• **AVAILABLE RECORDS**
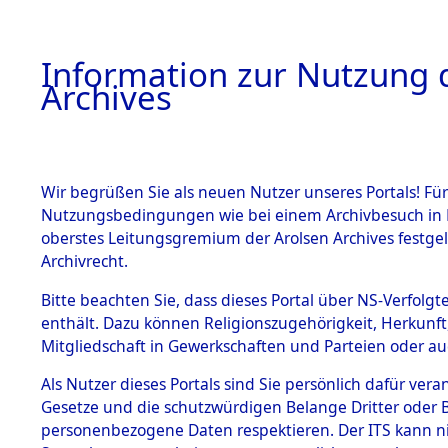
Information zur Nutzung d
Archives
HOME
BESTANDSBESCHREIBUNG
ARCHIVAL
Wir begrüßen Sie als neuen Nutzer unseres Portals! Für
Nutzungsbedingungen wie bei einem Archivbesuch in B
oberstes Leitungsgremium der Arolsen Archives festg
Archivrecht.
BESTÄNDE
Bitte beachten Sie, dass dieses Portal über NS-Verfolgte
Exhumierun
enthält. Dazu können Religionszugehörigkeit, Herkunf
Mitgliedschaft in Gewerkschaften und Parteien oder auc
auf dem T
1.
Inhaftierungsdoku
mente
Als Nutzer dieses Portals sind Sie persönlich dafür vera
Konzentrat
Gesetze und die schutzwürdigen Belange Dritter oder B
5. Verschiedenes
personenbezogene Daten respektieren. Der ITS kann nic
5.3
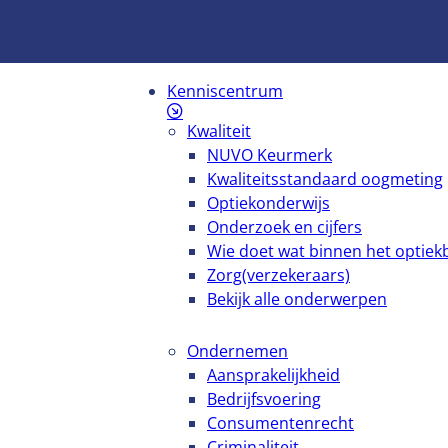
Kenniscentrum
Kwaliteit
NUVO Keurmerk
Kwaliteitsstandaard oogmeting
Optiekonderwijs
Onderzoek en cijfers
Wie doet wat binnen het optiekb
Zorg(verzekeraars)
Bekijk alle onderwerpen
Ondernemen
Aansprakelijkheid
Bedrijfsvoering
Consumentenrecht
Criminaliteit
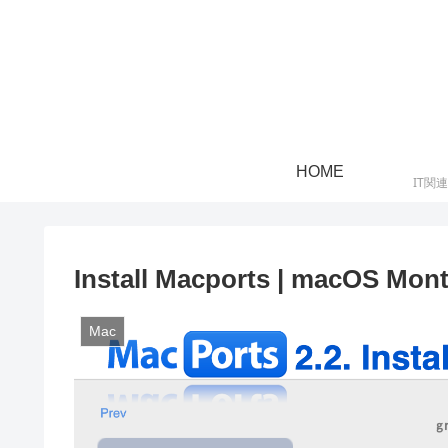
HOME
IT関
Install Macports | macOS Mon
Mac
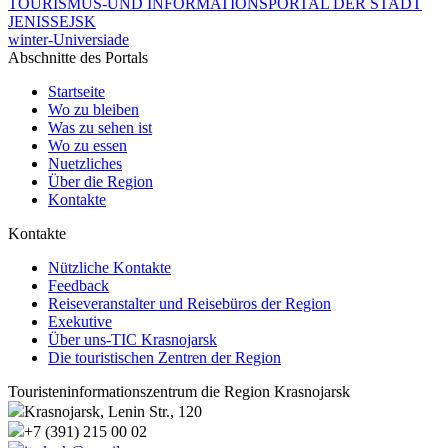
TOURISMUS-UND INFORMATIONSPORTAL DER STADT
JENISSEJSK
winter-Universiade
Abschnitte des Portals
Startseite
Wo zu bleiben
Was zu sehen ist
Wo zu essen
Nuetzliches
Über die Region
Kontakte
Kontakte
Nützliche Kontakte
Feedback
Reiseveranstalter und Reisebüros der Region
Exekutive
Über uns-TIC Krasnojarsk
Die touristischen Zentren der Region
Touristeninformationszentrum die Region Krasnojarsk
Krasnojarsk, Lenin Str., 120
+7 (391) 215 00 02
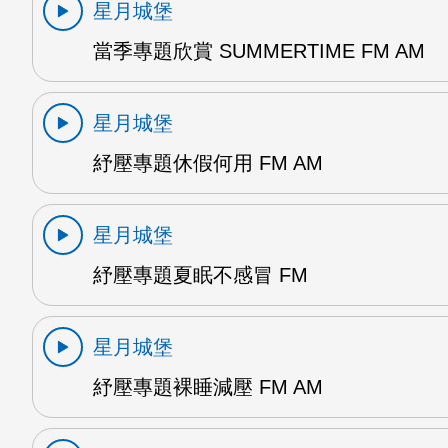
星月城堡
當季專題欣賞 SUMMERTIME FM AM
星月城堡
紓壓專題休假何用 FM AM
星月城堡
紓壓專題夏眠不感冒 FM
星月城堡
紓壓專題裸睡減壓 FM AM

• **YOUR GOAL**
Within the material above, tally each line that contains "oder" and respond with the tally only.

• **PROBLEM SOLUTION**
2